The study showed that these methane-utilizing bacteria catalyze the conversion from methane to methanol at a monocopper site, a site that contains only one copper ion. This was an encouraging discovery, as scientists had been wondering for decades about the identity and the structure of the metal ions that catalyze this useful reaction of transforming a greenhouse gas to sustainable fuel. Methane is an important greenhouse gas that is abundant on Earth, making it a major force for global warming and good material for fuel. Yet, converting methane to liquid methanol is extremely difficult. Under the current industrial process, this conversion requires tremendous pressure and high temperature, reaching higher than 1,300 degrees Celsius. But using this methanotrophic bacteria, this same reaction can happen at room temperature.
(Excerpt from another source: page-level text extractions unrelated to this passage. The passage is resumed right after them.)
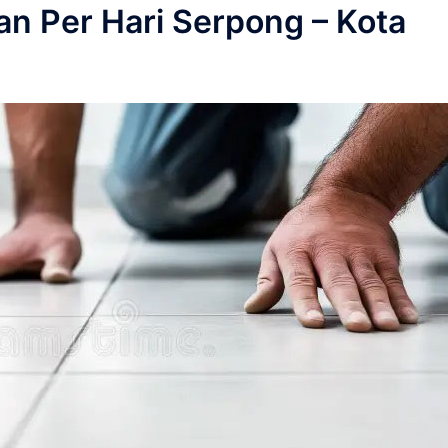
n Per Hari Serpong – Kota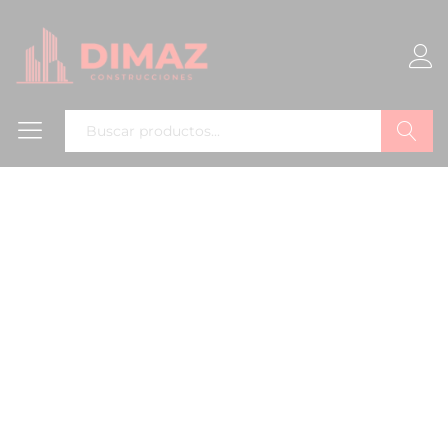
Buscar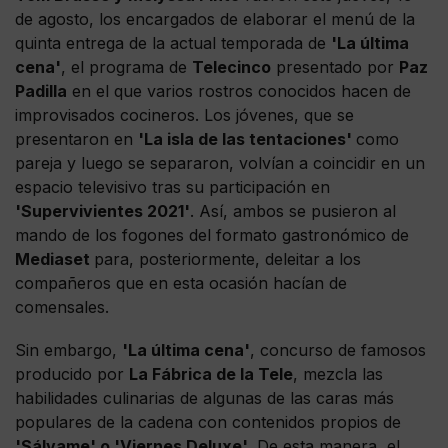
de agosto, los encargados de elaborar el menú de la
quinta entrega de la actual temporada de
'La última
cena'
, el programa de
Telecinco
presentado por
Paz
Padilla
en el que varios rostros conocidos hacen de
improvisados cocineros. Los jóvenes, que se
presentaron en
'La isla de las tentaciones'
como
pareja y luego se separaron, volvían a coincidir en un
espacio televisivo tras su participación en
'Supervivientes 2021'
. Así, ambos se pusieron al
mando de los fogones del formato gastronómico de
Mediaset
para, posteriormente, deleitar a los
compañeros que en esta ocasión hacían de
comensales.
Sin embargo,
'La última cena'
, concurso de famosos
producido por
La Fábrica de la Tele
, mezcla las
habilidades culinarias de algunas de las caras más
populares de la cadena con contenidos propios de
'Sálvame' o 'Viernes Deluxe'
. De esta manera, el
Scientists are working on to further understand how these bacteria catalyze the reaction under room temperature. It is possible that in the future researchers can design a human-made catalyst that can carry out the methane-to-methanol reaction with the same simple process. This approach may provide a new way to combat climate change by eliminating excess greenhouse gas and producing sustainable fuel at the same time.
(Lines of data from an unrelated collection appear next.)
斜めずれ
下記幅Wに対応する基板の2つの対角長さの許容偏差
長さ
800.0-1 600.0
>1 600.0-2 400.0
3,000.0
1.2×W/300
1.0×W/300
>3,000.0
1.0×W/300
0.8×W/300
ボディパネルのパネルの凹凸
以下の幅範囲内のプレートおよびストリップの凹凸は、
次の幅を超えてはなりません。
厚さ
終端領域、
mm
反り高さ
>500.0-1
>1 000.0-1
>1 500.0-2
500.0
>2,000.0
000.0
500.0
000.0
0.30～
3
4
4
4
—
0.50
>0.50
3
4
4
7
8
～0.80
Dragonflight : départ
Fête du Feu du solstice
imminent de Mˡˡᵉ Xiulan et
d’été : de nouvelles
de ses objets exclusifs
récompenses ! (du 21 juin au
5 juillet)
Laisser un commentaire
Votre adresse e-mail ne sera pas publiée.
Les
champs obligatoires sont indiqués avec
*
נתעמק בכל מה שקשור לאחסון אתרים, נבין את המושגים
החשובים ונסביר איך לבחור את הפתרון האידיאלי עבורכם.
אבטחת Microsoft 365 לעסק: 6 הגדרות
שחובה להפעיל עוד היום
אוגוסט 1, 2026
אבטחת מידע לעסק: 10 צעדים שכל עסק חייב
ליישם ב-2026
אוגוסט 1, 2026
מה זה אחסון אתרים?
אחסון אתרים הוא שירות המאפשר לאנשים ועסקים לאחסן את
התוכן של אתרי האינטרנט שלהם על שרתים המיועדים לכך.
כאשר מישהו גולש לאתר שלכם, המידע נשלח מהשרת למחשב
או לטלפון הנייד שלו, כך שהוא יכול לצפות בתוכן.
Structure matters for vaccines that stimulate anti-cancer immune responses

In the design of vaccines, a tiny change in the structure of a component can result in completely different results in vaccine effectivity. A Northwestern research team investigated the potential structures of spherical nucleic acids (SNAs) in vaccines that aim to stimulate the patient’s immune system to find and attack tumors.

SNAs are synthetic globular — rather than linear — forms of DNA and RNA. SNAs are arranged in a spherical geometry, so it is actually three-dimensional. This means that they are small enough (roughly 50 nanometers in diameter) to enter immune cells and boost immune responses to cancer. However, until now, scientists did not know which structure of SNAs is the most effective in stimulating the immune response. Co-led by Weinberg Professor Chad A. Mirkin, Feinberg Professor Bin Zhang and McCormick Professor Andrew Lee, the team experimented different structures of SNAs with same components.

All SNAs vaccines have an antigen, a substance that is recognized and targeted by an immune response, and an adjuvant, a substance that enhances the body’s immune response to the antigen. Researchers deliberately changed the positions of the antigen, making it either housed in the core of the SNA, interspersed with the adjuvant or attached to the adjuvant. After testing these structurally different vaccines on animals, they found that the antigen interspersed with the adjuvant had the best result, which eliminated tumors in 30% of animals tested, improved their overall survival from cancer and prevented tumors from reemerging. Changes in the structure directly influence how the immune system recognizes the vaccines, and therefore affect how effective those different vaccines are.

Northwestern researchers are optimistic that by further improving the design of vaccines, scientists can produce better medical responses for many types of cancer and other diseases and eventually use them in clinical trials.